In Nebraska, comparing what is charged in medical expenses to what was actually accepted as a complete payment of those medical expenses, including the patient deductible, is important in litigating every medical malpractice case. The measure of recovery for medical expenses is the reasonable value of the medical services rendered. Stanek v. Swierczek, 209 Neb. 357, 307 N.W.2d 807 (1981). Plaintiff’s attorneys frequently cite a provision of Nebraska’s hospital lien statute to claim their clients are entitled to recover the amounts health care providers billed, regardless of whether the providers accepted less as full payment for the services provided. See Neb. Rev. Stat. § 52-401.  That provision provides, in the context of calculating hospital liens, “The measure of damages for medical expenses in personal injury claims shall be the private party rate, not the discounted amount.” This misuse of the hospital lien statute could result in huge windfalls for personal injury plaintiffs.

The reasonable value of medical expenses is the proper measure by which a plaintiff must prove their damages for the cost of medical treatment.  See Steinauer v. Sarpy County, 217 Neb. 830, 843, 353 N.W.2d 715, 724 (1984) (providing that a person who suffers personal injury due to “the negligence of another is entitled to recover for the reasonable value of medical care and expenses incurred to the time of trial” as well as reasonably certain to be incurred in the future) (emphasis added).  If the amount of medical charges is disputed, then the reasonableness of those amounts becomes a question for the jury. Renne v. Moser, 241 Neb. 623, 634 (1992). In order to recover personal injury damages, those damages must be fair and reasonable.  N.J.I.2d Civ. § 4.01, the general instruction on damages, requires the jury to consider only “2.  The reasonable value of the medical (hospital, nursing, and similar) care and supplies reasonably needed by and actually provided to the Plaintiff (and reasonably certain to be needed and provided in the future).”

Evidence of the amounts providers accepted as payment is necessary to establish this element of damages because the amount billed virtually never represents the fair value of those services. Changes in the delivery and financing of healthcare services have profoundly influenced medical billing in recent decades. While the ability of healthcare providers to set their own charges remains, the ability to collect the full amounts charged, referred to as “charge-master rates” has dramatically decreased. Michael K. Beard and Dylan H. Marsh, Arbitrary Healthcare Pricing and the Misuse of Hospital Lien Statutes by Healthcare Providers, 38 Am. J. Trial Advoc. 255 (2014); Michael K. Beard, The Impact of Changes in Health Care Reimbursement Systems on the Recovery of Medical Expenses in Personal Injury Suits, 21 Am. J. Trial Advoc. 453 (1998).

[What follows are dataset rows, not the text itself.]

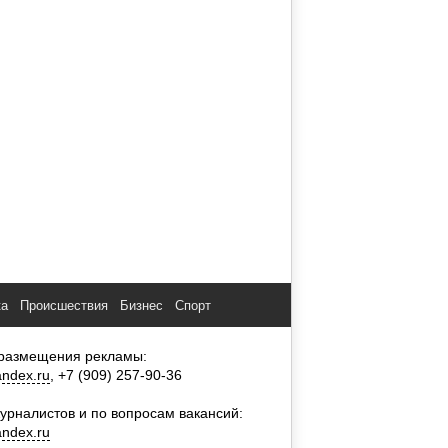
ка
Происшествия
Бизнес
Спорт
размещения рекламы:
ndex.ru
, +7 (909) 257-90-36
урналистов и по вопросам вакансий:
ndex.ru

The frequency at which patients are charged full charge-master rates has declined significantly over the recent past, and numbers that were once based in fact are now largely based in fiction. Indeed, the charge-master rates have become so inflated that even hospital officials admit that the rates now serve as little more than the starting point from which hospitals begin negotiations with insurers over what the agreed fees will be. Courts have also recognized the exorbitant and arbitrary nature of charge-master rates. Information obtained from studies conducted by the Center for Medicare and Medicaid Services (CMS) has recently been released in an attempt to bring transparency to charge-master rates. According to the studies, these rates often vary widely for no apparent reason, even among neighboring hospitals. Beard, 38 Am. J. Trial Advoc. at 256 (emphasis added); see, also, Howell v. Hamilton Meets & Provisions, Inc., 257 P.3d 1130, 1142-43 (“For this reason as well, it is not possible to say generally that providers’ full bills represent the real value of their services, nor that the discounted payments they accept from private insurers are mere arbitrary reductions”).

It is important to make a record on the issue of what the fair and reasonable value of a medical service is and ask that the jury be allowed to decide that by looking at both. The retail amount should not be the deciding factor in deciding the amount of damages. The amount accepted as full payment is the better evidence of the fair and reasonable value of medical services provided.